The lines below, from the one holding "musulmans et des chrÃ©tiens" through the one holding "проницаемост", are to be restated word for word, with all images left out.

→ **Given data**

+ + + + + + +

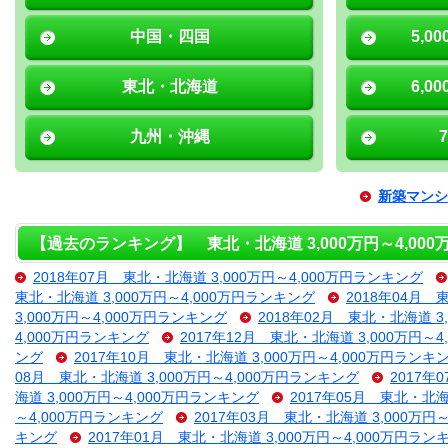
中国・四国
5,0
東北・北海道
6,0
九州・沖縄
新築マンシ
【過去のランキング】 東北・北海道 3,000万円～4,00
2018年07月 東北・北海道 3,000万円～4,000万円ランキング
東北・北海道 3,000万円～4,000万円ランキング
2018年04月 
3,000万円～4,000万円ランキング
2018年02月 東北・北海道 3
4,000万円ランキング
2017年12月 東北・北海道 3,000万円～
ング
2017年10月 東北・北海道 3,000万円～4,000万円ランキ
08月 東北・北海道 3,000万円～4,000万円ランキング
2017年
海道 3,000万円～4,000万円ランキング
2017年05月 東北・北海
～4,000万円ランキング
2017年03月 東北・北海道 3,000万円
キング
2017年01月 東北・北海道 3,000万円～4,000万円ラン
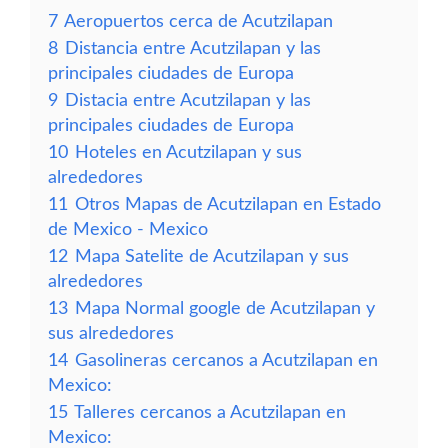
7
Aeropuertos cerca de Acutzilapan
8
Distancia entre Acutzilapan y las
principales ciudades de Europa
9
Distacia entre Acutzilapan y las
principales ciudades de Europa
10
Hoteles en Acutzilapan y sus
alrededores
11
Otros Mapas de Acutzilapan en Estado
de Mexico - Mexico
12
Mapa Satelite de Acutzilapan y sus
alrededores
13
Mapa Normal google de Acutzilapan y
sus alrededores
14
Gasolineras cercanos a Acutzilapan en
Mexico:
15
Talleres cercanos a Acutzilapan en
Mexico:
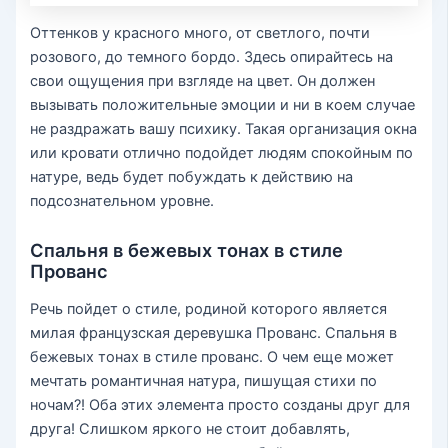
Оттенков у красного много, от светлого, почти
розового, до темного бордо. Здесь опирайтесь на
свои ощущения при взгляде на цвет. Он должен
вызывать положительные эмоции и ни в коем случае
не раздражать вашу психику. Такая организация окна
или кровати отлично подойдет людям спокойным по
натуре, ведь будет побуждать к действию на
подсознательном уровне.
Спальня в бежевых тонах в стиле
Прованс
Речь пойдет о стиле, родиной которого является
милая французская деревушка Прованс. Спальня в
бежевых тонах в стиле прованс. О чем еще может
мечтать романтичная натура, пишущая стихи по
ночам?! Оба этих элемента просто созданы друг для
друга! Слишком яркого не стоит добавлять,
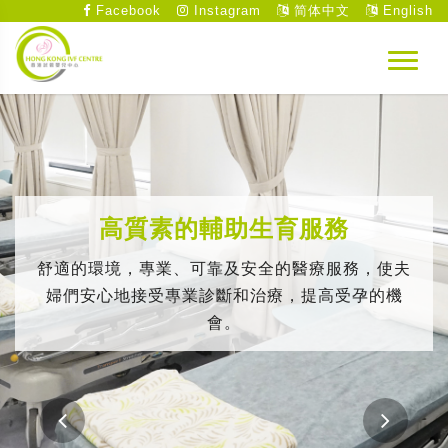
Facebook
Instagram
简体中文
English
高質素的輔助生育服務
舒適的環境，專業、可靠及安全的醫療服務，使夫
婦們安心地接受專業診斷和治療，提高受孕的機
會。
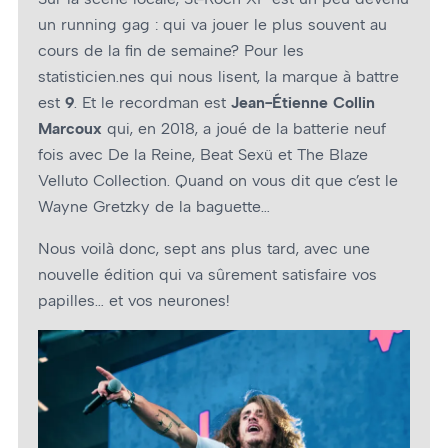
un running gag : qui va jouer le plus souvent au
cours de la fin de semaine? Pour les
statisticien.nes qui nous lisent, la marque à battre
est
9
. Et le recordman est
Jean-Étienne Collin
Marcoux
qui, en 2018, a joué de la batterie neuf
fois avec De la Reine, Beat Sexü et The Blaze
Velluto Collection. Quand on vous dit que c’est le
Wayne Gretzky de la baguette…
Nous voilà donc, sept ans plus tard, avec une
nouvelle édition qui va sûrement satisfaire vos
papilles… et vos neurones!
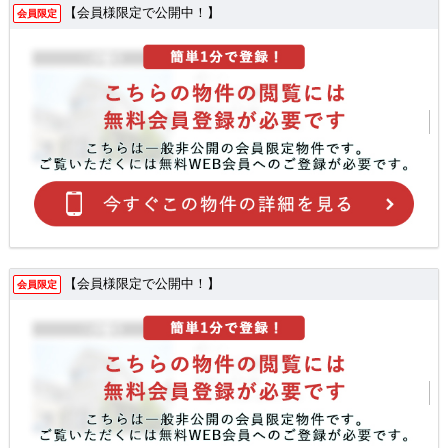
【会員様限定で公開中！】
会員限定
【会員様限定で公開中！】
会員限定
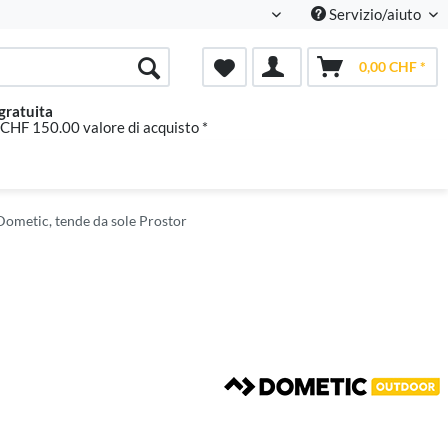
Servizio/aiuto
Italienisch
0,00 CHF *
gratuita
 CHF 150.00 valore di acquisto *
Dometic, tende da sole Prostor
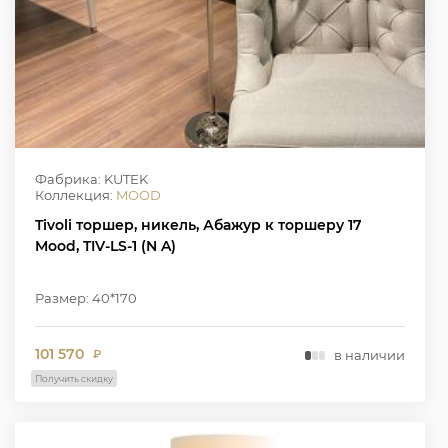
Фабрика: KUTEK
Коллекция:
MOOD
Tivoli торшер, никель, Абажур к торшеру 17
Mood, TIV-LS-1 (N A)
Размер: 40*170
101 570
в наличии
₽
Получить скидку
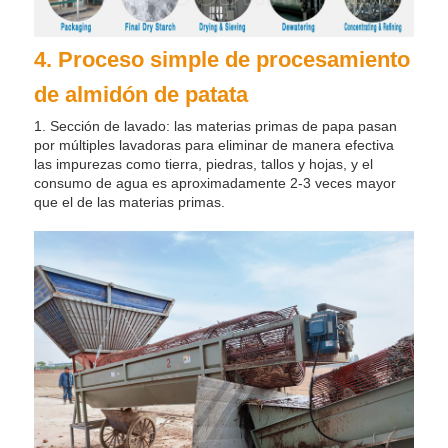
4. Proceso simple de procesamiento
de almidón de patata
1. Sección de lavado: las materias primas de papa pasan
por múltiples lavadoras para eliminar de manera efectiva
las impurezas como tierra, piedras, tallos y hojas, y el
consumo de agua es aproximadamente 2-3 veces mayor
que el de las materias primas.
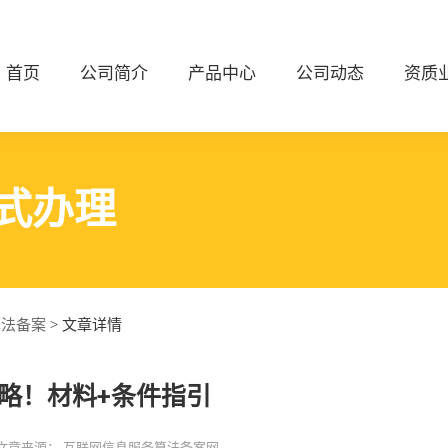
首页
公司简介
产品中心
公司动态
资质
式办理
算法备案
> 文章详情
略！材料+条件指引
文章来源：
互联网信息服务算法备案网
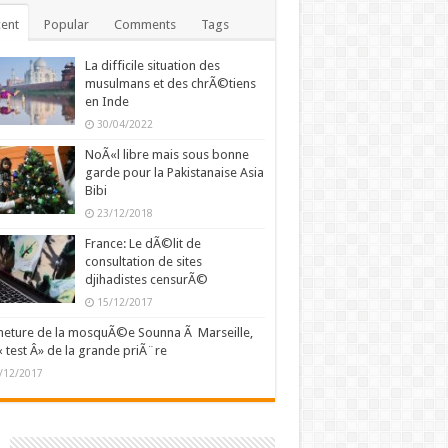
ent
Popular
Comments
Tags
La difficile situation des
musulmans et des chrÃ©tiens
en Inde
30/04/2022
NoÃ«l libre mais sous bonne
garde pour la Pakistanaise Asia
Bibi
23/12/2018
France: Le dÃ©lit de
consultation de sites
djihadistes censurÃ©
15/12/2017
eture de la mosquÃ©e Sounna Ã Marseille,
« test Â» de la grande priÃ¨re
/12/2017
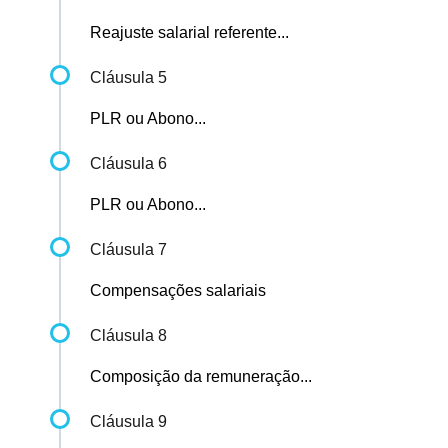
Reajuste salarial referente...
Cláusula 5
PLR ou Abono...
Cláusula 6
PLR ou Abono...
Cláusula 7
Compensações salariais
Cláusula 8
Composição da remuneração...
Cláusula 9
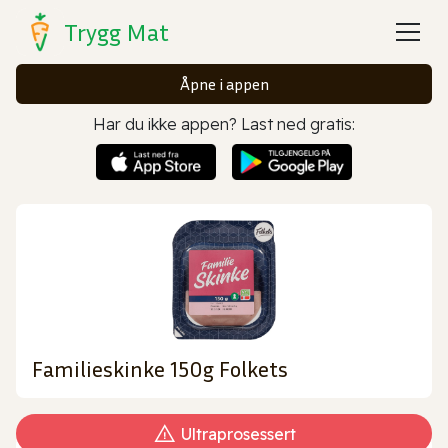
Trygg Mat
Åpne i appen
Har du ikke appen? Last ned gratis:
Familieskinke 150g Folkets
Ultraprosessert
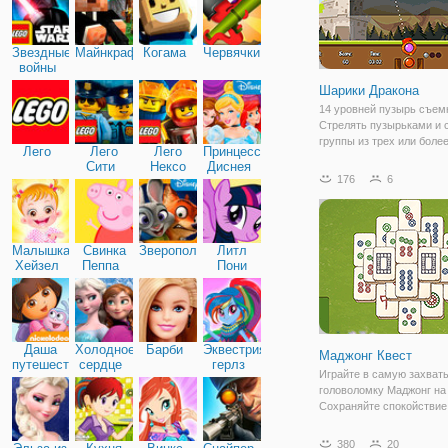
Звездные
Майнкрафт
Когама
Червячки
войны
Шарики Дракона
14 уровней пузырь съем
Стрелять пузырьками и 
группы из трех или боле
Лего
Лего
Лего
Принцессы
одинаковых пузырьков. 
Сити
Нексо
Диснея
все пузырьки.
176
6
Найтс
Малышка
Свинка
Зверополис
Литл
Хейзел
Пеппа
Пони
Дружба
Даша
Холодное
Барби
Эквестрия
Маджонг Квест
путешественница
сердце
герлз
Играйте в самую захва
головоломку Маджонг на 
Сохраняйте спокойствие
готовы к приключению, 
вы будете дорожить, ког
380
20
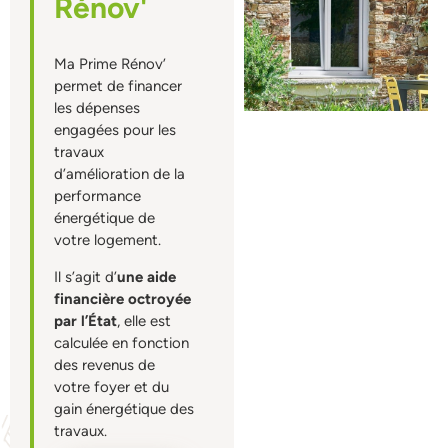
Rénov'
Ma Prime Rénov’
permet de financer
les dépenses
engagées pour les
travaux
d’amélioration de la
performance
énergétique de
votre logement.
Il s’agit d’
une aide
financière octroyée
par l’État
, elle est
calculée en fonction
des revenus de
votre foyer et du
gain énergétique des
travaux.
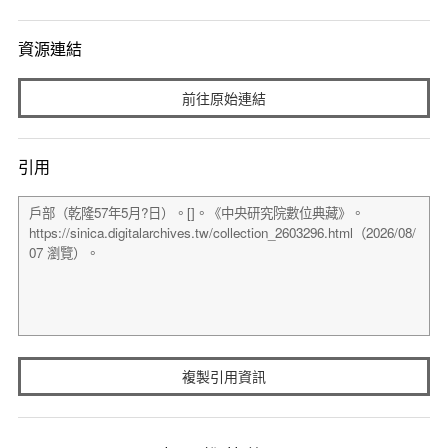
資源連結
前往原始連結
引用
複製引用資訊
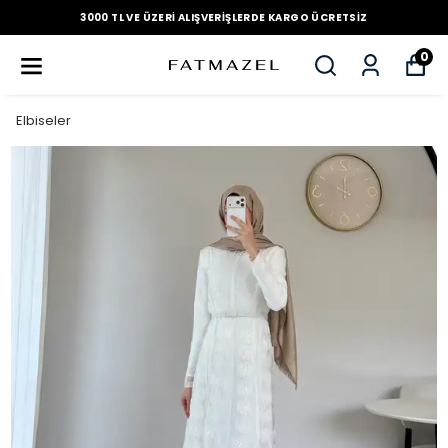
3000 TL VE ÜZERI ALIŞVERIŞLERDE KARGO ÜCRETSIZ
0
Elbiseler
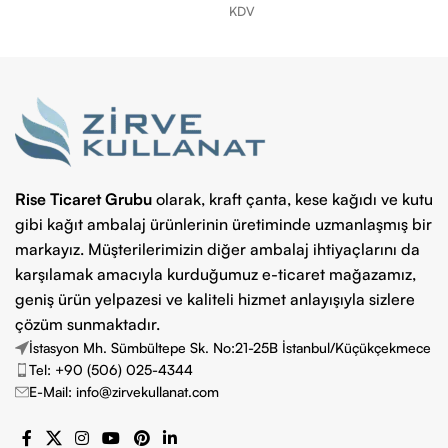
KDV
Seçenekler
Seçenekler
Rise Ticaret Grubu
olarak, kraft çanta, kese kağıdı ve kutu
gibi kağıt ambalaj ürünlerinin üretiminde uzmanlaşmış bir
markayız. Müşterilerimizin diğer ambalaj ihtiyaçlarını da
karşılamak amacıyla kurduğumuz e-ticaret mağazamız,
geniş ürün yelpazesi ve kaliteli hizmet anlayışıyla sizlere
çözüm sunmaktadır.
İstasyon Mh. Sümbültepe Sk. No:21-25B İstanbul/Küçükçekmece
Tel: +90 (506) 025-4344
E-Mail: info@zirvekullanat.com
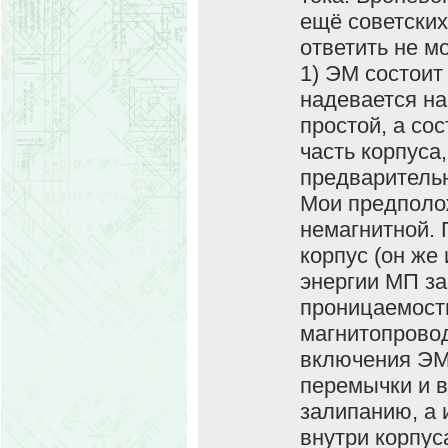
ещё советских
ответить не мо
1) ЭМ состоит
надевается на
простой, а со
часть корпуса
предварительн
Мои предполо
немагнитной. 
корпус (он же
энергии МП за
проницаемост
магнитопровод
включения ЭМ 
перемычки и в
залипанию, а 
внутри корпус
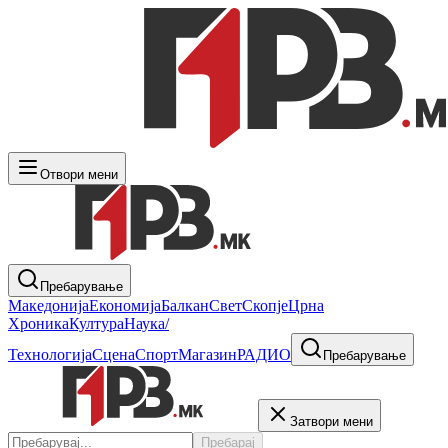
Отвори мени
Пребарување
Македонија
Економија
Балкан
Свет
Скопје
Црна
Хроника
Култура
Наука/
Технологија
Сцена
Спорт
Магазин
РАДИО
Пребарување
Затвори мени
Пребарај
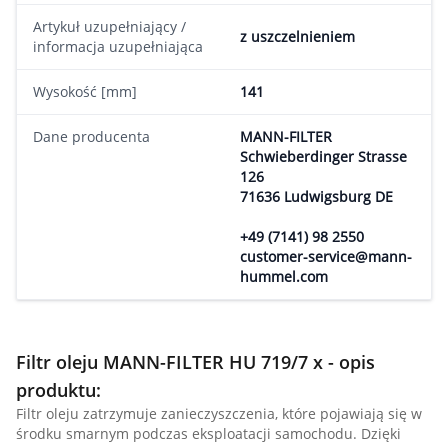
Artykuł uzupełniający /
z uszczelnieniem
informacja uzupełniająca
Wysokość [mm]
141
Dane producenta
MANN-FILTER
Schwieberdinger Strasse
126
71636 Ludwigsburg DE
+49 (7141) 98 2550
customer-service@mann-
hummel.com
Filtr oleju MANN-FILTER HU 719/7 x - opis
produktu:
Filtr oleju zatrzymuje zanieczyszczenia, które pojawiają się w
środku smarnym podczas eksploatacji samochodu. Dzięki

+ + + + + + +

→ **Output of the exercise**
musulmans et des chrÃ©tiens
en Inde
30/04/2022
NoÃ«l libre mais sous bonne
garde pour la Pakistanaise Asia
Bibi
23/12/2018
France: Le dÃ©lit de
consultation de sites
djihadistes censurÃ©
15/12/2017
eture de la mosquÃ©e Sounna Ã Marseille,
« test Â» de la grande priÃ¨re
/12/2017
Reajuste salarial referente...
Cláusula 5
PLR ou Abono...
Cláusula 6
PLR ou Abono...
Cláusula 7
Compensações salariais
Cláusula 8
Composição da remuneração...
Cláusula 9
Trygg Mat
Åpne i appen
Har du ikke appen? Last ned gratis:
Familieskinke 150g Folkets
Ultraprosessert
Звездные
Майнкрафт
Когама
Червячки
войны
Шарики Дракона
14 уровней пузырь съем
Стрелять пузырьками и 
группы из трех или боле
Лего
Лего
Лего
Принцессы
одинаковых пузырьков. 
Сити
Нексо
Диснея
все пузырьки.
176
6
Найтс
Малышка
Свинка
Зверополис
Литл
Хейзел
Пеппа
Пони
Дружба
Даша
Холодное
Барби
Эквестрия
Маджонг Квест
путешественница
сердце
герлз
Играйте в самую захва
головоломку Маджонг на 
Сохраняйте спокойствие
готовы к приключению, 
вы будете дорожить, ког
380
20
Rénov'
Ma Prime Rénov’
permet de financer
les dépenses
engagées pour les
travaux
d’amélioration de la
performance
énergétique de
votre logement.
Il s’agit d’
une aide
financière octroyée
par l’État
, elle est
calculée en fonction
des revenus de
votre foyer et du
gain énergétique des
travaux.
資源連結
前往原始連結
引用
複製引用資訊
3000 TL VE ÜZERI ALIŞVERIŞLERDE KARGO ÜCRETSIZ
0
Elbiseler
KDV
Seçenekler
Seçenekler
Rise Ticaret Grubu
olarak, kraft çanta, kese kağıdı ve kutu
gibi kağıt ambalaj ürünlerinin üretiminde uzmanlaşmış bir
markayız. Müşterilerimizin diğer ambalaj ihtiyaçlarını da
karşılamak amacıyla kurduğumuz e-ticaret mağazamız,
geniş ürün yelpazesi ve kaliteli hizmet anlayışıyla sizlere
çözüm sunmaktadır.
İstasyon Mh. Sümbültepe Sk. No:21-25B İstanbul/Küçükçekmece
Tel: +90 (506) 025-4344
E-Mail: info@zirvekullanat.com
ещё советских
ответить не мо
1) ЭМ состоит
надевается на
простой, а со
часть корпуса
предварительн
Мои предполо
немагнитной. 
корпус (он же
энергии МП за
проницаемост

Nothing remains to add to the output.